Uma distância máxima de aproximadamente 30 nanômetro foi calculada da distância a mais próxima dos pares da glicoproteína do ponto do prefusion, que era um tanto mais longa do que a distância da glicoproteína do ponto do postfusion. Embora os pesquisadores teorizem a distância próxima pode ter sido devido ao rearranjo do domínio S2 no estado do postfusion.

Os estudos precedentes tinham indicado que os domínios HR1 e HR2 interagem para encurtar a distância entre as membranas virais e celulares. A distância reduz bastante para permitir a formação de poros da fusão. Conseqüentemente, a fusão do pacote da seis-hélice (6-HB) pode ser um alvo crítico para inibidores virais da entrada.

No estudo actual, a estrutura de cristal da glicoproteína 6-HB do ponto SARS-CoV-2 foi descrita similarmente nos mapas in situ junto com locais do glycosylation e o lugar do domínio da transmembrana. Os resultados sugerem que 6-HB permaneça altamente estável na membrana de vírus naturais.

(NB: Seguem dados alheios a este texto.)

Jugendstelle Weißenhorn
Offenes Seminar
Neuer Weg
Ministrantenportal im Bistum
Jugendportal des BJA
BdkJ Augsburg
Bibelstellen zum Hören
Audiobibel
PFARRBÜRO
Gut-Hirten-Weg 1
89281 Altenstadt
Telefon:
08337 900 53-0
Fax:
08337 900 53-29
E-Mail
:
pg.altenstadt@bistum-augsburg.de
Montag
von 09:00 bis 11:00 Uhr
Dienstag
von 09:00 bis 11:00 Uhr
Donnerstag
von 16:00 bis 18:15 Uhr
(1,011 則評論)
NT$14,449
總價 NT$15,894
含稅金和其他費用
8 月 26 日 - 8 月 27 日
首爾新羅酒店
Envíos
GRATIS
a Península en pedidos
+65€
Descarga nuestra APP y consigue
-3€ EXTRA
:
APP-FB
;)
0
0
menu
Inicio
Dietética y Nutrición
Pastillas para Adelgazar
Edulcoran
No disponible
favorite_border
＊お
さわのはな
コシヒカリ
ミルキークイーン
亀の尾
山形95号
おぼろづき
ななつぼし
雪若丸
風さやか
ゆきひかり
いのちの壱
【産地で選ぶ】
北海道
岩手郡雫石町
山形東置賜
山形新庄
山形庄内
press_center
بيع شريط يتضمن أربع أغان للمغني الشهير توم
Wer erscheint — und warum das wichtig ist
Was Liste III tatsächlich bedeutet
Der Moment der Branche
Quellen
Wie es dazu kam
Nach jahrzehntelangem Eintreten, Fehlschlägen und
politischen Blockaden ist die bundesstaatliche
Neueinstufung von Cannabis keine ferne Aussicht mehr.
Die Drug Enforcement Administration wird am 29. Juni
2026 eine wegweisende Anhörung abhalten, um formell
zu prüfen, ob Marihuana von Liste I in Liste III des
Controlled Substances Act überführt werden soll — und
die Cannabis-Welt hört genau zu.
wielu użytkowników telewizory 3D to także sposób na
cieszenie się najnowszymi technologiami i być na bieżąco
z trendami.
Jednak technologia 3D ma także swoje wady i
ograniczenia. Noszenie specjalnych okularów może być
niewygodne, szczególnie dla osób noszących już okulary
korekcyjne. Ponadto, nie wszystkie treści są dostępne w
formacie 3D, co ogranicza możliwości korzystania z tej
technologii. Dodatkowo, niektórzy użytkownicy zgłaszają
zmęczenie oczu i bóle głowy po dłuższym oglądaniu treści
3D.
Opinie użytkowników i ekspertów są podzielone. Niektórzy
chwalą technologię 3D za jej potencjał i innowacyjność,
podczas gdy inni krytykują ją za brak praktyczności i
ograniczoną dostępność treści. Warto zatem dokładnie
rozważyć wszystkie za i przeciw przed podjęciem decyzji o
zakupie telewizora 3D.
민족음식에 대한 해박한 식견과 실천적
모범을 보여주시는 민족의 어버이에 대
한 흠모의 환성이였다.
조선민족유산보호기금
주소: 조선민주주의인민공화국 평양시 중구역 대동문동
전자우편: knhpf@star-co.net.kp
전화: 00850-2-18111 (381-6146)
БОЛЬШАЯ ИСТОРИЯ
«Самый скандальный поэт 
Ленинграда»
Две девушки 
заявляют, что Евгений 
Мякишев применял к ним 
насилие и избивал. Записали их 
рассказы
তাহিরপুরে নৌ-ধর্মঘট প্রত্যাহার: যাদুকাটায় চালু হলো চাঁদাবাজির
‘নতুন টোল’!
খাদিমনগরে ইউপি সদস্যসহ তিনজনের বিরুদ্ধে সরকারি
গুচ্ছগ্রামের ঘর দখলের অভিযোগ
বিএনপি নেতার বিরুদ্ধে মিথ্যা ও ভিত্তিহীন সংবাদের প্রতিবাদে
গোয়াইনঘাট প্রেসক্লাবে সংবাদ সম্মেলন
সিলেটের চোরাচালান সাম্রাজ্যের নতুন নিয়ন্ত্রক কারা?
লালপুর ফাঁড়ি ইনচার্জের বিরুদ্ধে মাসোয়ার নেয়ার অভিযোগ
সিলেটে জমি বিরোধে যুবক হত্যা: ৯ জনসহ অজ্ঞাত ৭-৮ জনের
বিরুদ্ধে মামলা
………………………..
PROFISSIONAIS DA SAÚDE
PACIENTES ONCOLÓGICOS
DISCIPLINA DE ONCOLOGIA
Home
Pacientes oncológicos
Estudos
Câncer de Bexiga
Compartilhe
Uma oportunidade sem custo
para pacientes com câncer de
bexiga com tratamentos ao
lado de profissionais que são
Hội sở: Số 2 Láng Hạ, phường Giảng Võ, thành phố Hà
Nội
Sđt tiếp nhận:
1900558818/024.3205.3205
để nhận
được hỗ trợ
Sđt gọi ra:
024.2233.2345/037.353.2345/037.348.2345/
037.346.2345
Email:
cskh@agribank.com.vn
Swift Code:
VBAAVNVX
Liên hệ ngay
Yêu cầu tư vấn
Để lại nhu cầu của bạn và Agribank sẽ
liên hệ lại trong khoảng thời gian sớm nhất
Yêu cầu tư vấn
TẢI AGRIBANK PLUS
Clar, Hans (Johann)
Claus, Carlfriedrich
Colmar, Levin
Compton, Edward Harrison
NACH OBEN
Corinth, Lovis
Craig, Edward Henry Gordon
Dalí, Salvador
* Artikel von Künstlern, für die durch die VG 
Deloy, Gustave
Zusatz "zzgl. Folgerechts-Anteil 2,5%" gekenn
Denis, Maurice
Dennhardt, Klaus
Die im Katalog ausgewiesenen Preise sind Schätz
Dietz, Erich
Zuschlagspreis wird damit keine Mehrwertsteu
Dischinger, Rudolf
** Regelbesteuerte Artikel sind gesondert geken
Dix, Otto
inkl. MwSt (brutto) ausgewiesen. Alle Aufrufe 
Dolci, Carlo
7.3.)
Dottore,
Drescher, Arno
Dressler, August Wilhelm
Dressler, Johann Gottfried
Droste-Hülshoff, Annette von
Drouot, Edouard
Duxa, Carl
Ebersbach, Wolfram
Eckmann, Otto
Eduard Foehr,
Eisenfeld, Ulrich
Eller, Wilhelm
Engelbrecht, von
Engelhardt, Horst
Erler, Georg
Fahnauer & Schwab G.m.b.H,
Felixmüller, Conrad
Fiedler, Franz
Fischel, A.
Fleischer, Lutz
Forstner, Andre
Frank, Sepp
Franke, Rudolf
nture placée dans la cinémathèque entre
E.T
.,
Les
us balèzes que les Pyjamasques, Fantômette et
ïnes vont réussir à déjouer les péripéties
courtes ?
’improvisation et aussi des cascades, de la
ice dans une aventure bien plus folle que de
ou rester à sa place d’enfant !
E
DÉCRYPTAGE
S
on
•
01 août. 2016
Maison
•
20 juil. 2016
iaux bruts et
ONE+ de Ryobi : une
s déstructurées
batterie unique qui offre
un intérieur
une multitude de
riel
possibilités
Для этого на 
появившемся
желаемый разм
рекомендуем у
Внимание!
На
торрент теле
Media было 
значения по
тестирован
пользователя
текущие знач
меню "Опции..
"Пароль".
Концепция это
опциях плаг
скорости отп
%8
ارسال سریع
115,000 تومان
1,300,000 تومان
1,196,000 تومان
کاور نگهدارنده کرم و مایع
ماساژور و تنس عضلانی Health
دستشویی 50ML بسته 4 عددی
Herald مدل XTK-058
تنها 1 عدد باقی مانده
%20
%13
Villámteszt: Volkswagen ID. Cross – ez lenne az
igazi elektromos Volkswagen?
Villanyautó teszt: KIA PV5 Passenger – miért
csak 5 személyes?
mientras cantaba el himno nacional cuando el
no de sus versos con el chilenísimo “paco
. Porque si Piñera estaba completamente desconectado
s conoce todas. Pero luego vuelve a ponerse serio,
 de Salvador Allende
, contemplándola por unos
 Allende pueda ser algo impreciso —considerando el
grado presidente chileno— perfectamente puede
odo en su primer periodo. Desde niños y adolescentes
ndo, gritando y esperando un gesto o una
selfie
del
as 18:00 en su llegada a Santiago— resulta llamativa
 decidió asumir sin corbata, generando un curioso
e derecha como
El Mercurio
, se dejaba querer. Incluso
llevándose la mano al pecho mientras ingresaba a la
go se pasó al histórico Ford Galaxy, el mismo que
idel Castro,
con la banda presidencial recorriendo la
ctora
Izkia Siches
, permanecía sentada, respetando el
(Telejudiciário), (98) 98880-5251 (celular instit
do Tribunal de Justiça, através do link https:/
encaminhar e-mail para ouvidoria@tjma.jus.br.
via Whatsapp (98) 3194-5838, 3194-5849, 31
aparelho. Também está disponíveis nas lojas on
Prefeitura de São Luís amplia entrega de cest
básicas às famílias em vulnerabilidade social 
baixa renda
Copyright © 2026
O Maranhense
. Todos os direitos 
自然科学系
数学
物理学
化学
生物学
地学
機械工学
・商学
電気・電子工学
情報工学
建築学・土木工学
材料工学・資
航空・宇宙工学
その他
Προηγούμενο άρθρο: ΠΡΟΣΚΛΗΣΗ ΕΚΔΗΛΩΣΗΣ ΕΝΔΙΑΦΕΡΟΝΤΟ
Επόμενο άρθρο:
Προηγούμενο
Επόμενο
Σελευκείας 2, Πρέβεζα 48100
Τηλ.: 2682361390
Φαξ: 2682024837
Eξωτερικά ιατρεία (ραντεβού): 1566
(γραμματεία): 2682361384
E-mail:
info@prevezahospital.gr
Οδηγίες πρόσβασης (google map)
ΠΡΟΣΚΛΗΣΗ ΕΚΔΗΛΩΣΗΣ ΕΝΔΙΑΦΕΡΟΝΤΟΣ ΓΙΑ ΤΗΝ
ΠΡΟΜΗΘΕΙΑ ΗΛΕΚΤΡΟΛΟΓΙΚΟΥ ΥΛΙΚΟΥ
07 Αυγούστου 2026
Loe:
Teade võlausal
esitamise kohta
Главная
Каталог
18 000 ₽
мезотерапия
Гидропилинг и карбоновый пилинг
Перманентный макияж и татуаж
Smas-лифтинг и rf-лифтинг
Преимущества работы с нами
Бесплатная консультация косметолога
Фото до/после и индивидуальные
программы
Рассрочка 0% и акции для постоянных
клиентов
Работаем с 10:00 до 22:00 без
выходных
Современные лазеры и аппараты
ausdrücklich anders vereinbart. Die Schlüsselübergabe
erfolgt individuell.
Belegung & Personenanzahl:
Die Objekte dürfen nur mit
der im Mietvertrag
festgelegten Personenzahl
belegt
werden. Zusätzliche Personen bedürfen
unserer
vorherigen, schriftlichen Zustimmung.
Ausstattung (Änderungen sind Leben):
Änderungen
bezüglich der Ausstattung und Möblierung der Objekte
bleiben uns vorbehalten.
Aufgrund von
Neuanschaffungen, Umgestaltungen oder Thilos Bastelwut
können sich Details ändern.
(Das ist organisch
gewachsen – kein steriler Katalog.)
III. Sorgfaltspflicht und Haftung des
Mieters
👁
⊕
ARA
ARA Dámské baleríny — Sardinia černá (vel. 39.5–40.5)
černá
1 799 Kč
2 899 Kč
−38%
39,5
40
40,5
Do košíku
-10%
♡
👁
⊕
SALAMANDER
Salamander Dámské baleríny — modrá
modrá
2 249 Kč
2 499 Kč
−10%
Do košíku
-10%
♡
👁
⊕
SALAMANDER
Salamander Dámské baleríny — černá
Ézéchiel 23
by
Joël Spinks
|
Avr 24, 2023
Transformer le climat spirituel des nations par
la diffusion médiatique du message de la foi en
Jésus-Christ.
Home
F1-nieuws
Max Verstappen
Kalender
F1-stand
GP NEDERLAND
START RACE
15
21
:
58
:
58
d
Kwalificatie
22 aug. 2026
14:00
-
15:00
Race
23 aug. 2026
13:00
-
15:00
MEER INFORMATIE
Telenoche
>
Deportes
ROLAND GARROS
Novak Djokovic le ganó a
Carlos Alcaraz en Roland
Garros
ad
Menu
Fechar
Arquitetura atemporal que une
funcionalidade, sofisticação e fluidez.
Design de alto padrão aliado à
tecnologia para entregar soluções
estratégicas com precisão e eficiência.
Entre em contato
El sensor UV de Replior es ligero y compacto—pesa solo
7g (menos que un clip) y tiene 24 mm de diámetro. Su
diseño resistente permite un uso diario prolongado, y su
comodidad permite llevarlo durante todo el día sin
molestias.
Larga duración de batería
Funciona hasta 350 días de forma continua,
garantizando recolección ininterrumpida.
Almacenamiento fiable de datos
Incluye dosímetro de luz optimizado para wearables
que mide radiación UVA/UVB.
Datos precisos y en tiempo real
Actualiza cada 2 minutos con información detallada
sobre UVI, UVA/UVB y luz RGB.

Uma outra observação que apoia o mecanismo propor do pesquisador é a exposição externa do trimer HR1 quando o motivo HR2 e seu glycosylation não estão actuais. Adicionalmente, o local N1158 do glycosylation está no local obrigatório de S2P6, um anticorpo de neutralização que possa obstruir a fusão da membrana de beta coronaviruses. O glycosylation N1158 podia ser envolvido em proteger o local obrigatório de S2P6, permitindo que 6-HB forme.

Os pesquisadores notam que os anticorpos 6-HB-targeting futuros projetados obstruir a infecção viral devem se centrar sobre o obstáculo steric dos locais do glycosylation no postfusion SARS-CoV-2.

Journal reference:
Jocelyn Solis-Moreira

Written by

Jocelyn Solis-Moreira

Jocelyn Solis-Moreira graduated with a Bachelor's in Integrative Neuroscience, where she then pursued graduate research looking at the long-term effects of adolescent binge drinking on the brain's neurochemistry in adulthood.